In that case I could just use a priority queue but we'd have to do the sacrifice said above (which is having callbacks for physics objects added and removed).

Otherwise we're going to have a O(N*LogN) test on every tick to see if every physics object still exists. (N objets multiplied by the LogN binary search(s) performed in that tick).

To re-sort the priority queue it would be best to use insertion sort as the objects contained will rarely get unsorted (only when a object changes it's Z attribute).

Body creation and removal would be O(LogN).

Skeletonxf commented 7 years ago

I agree with insertion sort, and callbacks would be fine in my use case. I could also volunteer a basic physics demo I've already made using windfield with the call backs in use (it seems the one that existed before is no longer up?)

I would expect most use cases of this library would not do a lot of adding and removing bodies every frame. All the demos I've seen on here either make them all on load or add a new thing on mouse click, so I think o(log(n)) would be acceptable.

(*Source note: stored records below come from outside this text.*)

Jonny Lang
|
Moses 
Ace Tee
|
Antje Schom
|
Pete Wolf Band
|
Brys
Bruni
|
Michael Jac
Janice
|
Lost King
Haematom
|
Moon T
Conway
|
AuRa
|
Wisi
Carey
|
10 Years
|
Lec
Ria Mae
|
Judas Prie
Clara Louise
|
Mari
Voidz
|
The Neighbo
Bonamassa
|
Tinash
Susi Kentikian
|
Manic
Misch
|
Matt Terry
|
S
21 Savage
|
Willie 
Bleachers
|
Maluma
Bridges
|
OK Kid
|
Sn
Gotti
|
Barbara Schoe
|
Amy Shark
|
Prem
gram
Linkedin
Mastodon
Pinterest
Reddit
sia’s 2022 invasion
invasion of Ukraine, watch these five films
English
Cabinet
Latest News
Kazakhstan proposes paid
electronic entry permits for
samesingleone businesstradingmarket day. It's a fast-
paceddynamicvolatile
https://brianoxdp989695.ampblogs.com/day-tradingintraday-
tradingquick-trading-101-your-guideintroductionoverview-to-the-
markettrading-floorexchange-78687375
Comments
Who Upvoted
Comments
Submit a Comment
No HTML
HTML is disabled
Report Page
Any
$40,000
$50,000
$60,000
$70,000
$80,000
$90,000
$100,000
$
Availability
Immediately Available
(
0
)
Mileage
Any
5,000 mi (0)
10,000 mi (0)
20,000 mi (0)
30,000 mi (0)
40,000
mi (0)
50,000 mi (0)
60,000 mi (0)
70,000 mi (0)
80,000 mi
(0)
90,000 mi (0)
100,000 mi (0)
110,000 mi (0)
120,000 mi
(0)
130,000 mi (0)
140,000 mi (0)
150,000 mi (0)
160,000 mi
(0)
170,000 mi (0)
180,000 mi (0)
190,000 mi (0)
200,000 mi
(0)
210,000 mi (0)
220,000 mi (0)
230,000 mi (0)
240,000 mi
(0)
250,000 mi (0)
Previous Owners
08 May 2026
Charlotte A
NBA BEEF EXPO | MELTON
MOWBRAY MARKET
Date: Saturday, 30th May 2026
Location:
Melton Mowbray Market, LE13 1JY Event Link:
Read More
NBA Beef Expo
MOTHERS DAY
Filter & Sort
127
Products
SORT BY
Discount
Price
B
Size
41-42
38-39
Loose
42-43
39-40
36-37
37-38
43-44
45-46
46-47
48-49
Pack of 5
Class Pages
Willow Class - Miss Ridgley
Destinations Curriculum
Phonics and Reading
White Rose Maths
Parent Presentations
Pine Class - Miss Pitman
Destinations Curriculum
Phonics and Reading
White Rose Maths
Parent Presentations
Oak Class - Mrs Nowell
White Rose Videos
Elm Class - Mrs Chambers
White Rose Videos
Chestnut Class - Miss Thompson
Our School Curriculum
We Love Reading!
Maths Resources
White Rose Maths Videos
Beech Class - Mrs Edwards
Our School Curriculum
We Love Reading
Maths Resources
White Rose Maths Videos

matiasah commented 7 years ago

On the other hand, adding callbacks for physics objects addition/removal is pretty much the same as manually creating a body. Except that physics bodies automatically detect the used shapes, it may be somehow better to add a method that sets a Body's physics object to a physics body. What do you think about this?

matiasah commented 7 years ago

By the way I've also been considering that the framerate drops you're getting may be much related to the graphics calls (or shaders) than the Lua (CPU part) code, I have a GTX 650 Ti graphics card and even though it's a 2D application it still makes my GPU increase it's temperature a bit more than normal.

Skeletonxf commented 7 years ago

Do you mean creating and deleting Bodies 'manually' and then setting their physics to the physics body so they update automatically? That would be fine for me.

It's certainly possible. However since I started using this library, dropping the quality on the love.graphics.newShader code down to 1 everywhere makes no noticeable difference. I would expect some change but if there is one I can't tell just by looking at my fps.

matiasah commented 7 years ago

Yes, I do mean that.

About the shaders, if it's not the shaders what's causing this, it's probably the new effect I implemented on the library. Where if you have several bodies with different 'Z', it's going to attempt to draw the shadow of taller bodies on top of the lower bodies.

Let's say there are 'X' different values for the height of the bodies (z), and there are 'N' bodies with 'L' lights.

When a light detects a change, it draws the bodies N X times. Considering the lights factor, if all the lights suddenly detected a change, this would mean drawing the bodies N X * L times.

Having a priority queue with the bodies sorted would probably make the 'N' a few times lower, so that this effect has to compute less.

I could also make this effect being possible to deactivate so that you would only do N draws instead of N * X.

matiasah commented 7 years ago

Anyway, could you try to see how the performance of the library works if you disable the blur shader? The shader implemented here is now radial, the old used to be a normal verical/horizontal blur shader.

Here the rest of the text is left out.